Start of DATA IN THIS EXERCISE

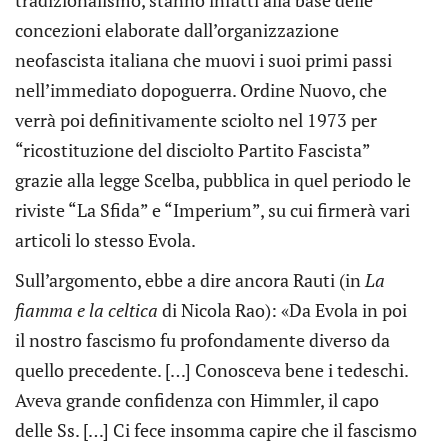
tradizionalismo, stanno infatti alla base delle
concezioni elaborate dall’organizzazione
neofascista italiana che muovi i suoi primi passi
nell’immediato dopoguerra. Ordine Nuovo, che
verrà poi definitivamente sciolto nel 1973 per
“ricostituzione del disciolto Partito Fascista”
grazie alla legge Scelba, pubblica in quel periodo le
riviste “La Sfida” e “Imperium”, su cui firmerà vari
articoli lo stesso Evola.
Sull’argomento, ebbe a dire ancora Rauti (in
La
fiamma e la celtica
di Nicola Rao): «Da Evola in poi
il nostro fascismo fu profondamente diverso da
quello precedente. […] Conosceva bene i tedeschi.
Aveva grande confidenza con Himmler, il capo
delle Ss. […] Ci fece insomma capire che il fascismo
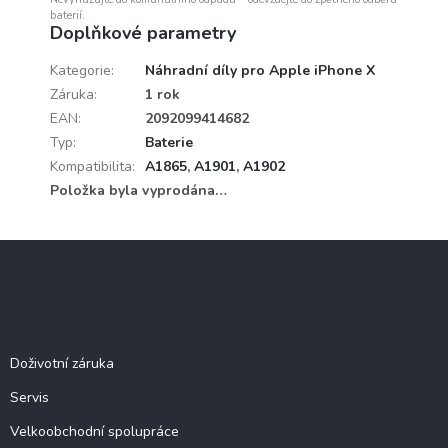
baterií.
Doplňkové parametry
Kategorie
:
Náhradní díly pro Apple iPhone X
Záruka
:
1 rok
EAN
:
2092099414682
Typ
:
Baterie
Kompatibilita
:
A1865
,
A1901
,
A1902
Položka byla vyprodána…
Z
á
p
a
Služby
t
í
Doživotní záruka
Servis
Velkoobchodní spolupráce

End of DATA IN THIS EXERCISE

## ACTION ITEM
Report the tally of lines in the material holding "delle", and add nothing to it.

## RESPONSE AREA
2